**INFORMATION SHOWN:**
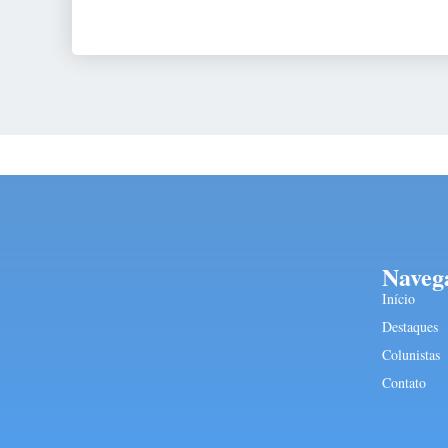
Naveg
Início
Destaques
Colunistas
Contato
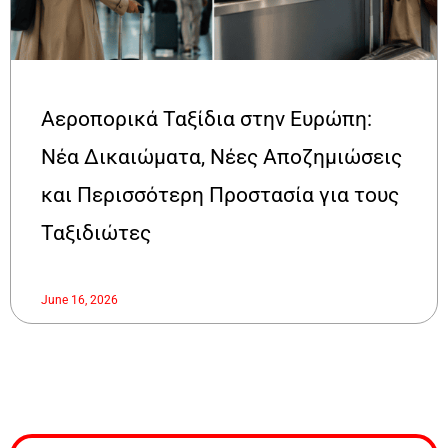
Αεροπορικά Ταξίδια στην Ευρώπη:
Νέα Δικαιώματα, Νέες Αποζημιώσεις
και Περισσότερη Προστασία για τους
Ταξιδιώτες
June 16, 2026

**WHAT THE EXERCISE ASKS:** Print each entry precisely as written; the pictures stay out.

**WRITTEN SOLUTION:**
Naveg
Início
Destaques
Colunistas
Contato
Αεροπορικά Ταξίδια στην Ευρώπη:
Νέα Δικαιώματα, Νέες Αποζημιώσεις
και Περισσότερη Προστασία για τους
Ταξιδιώτες
June 16, 2026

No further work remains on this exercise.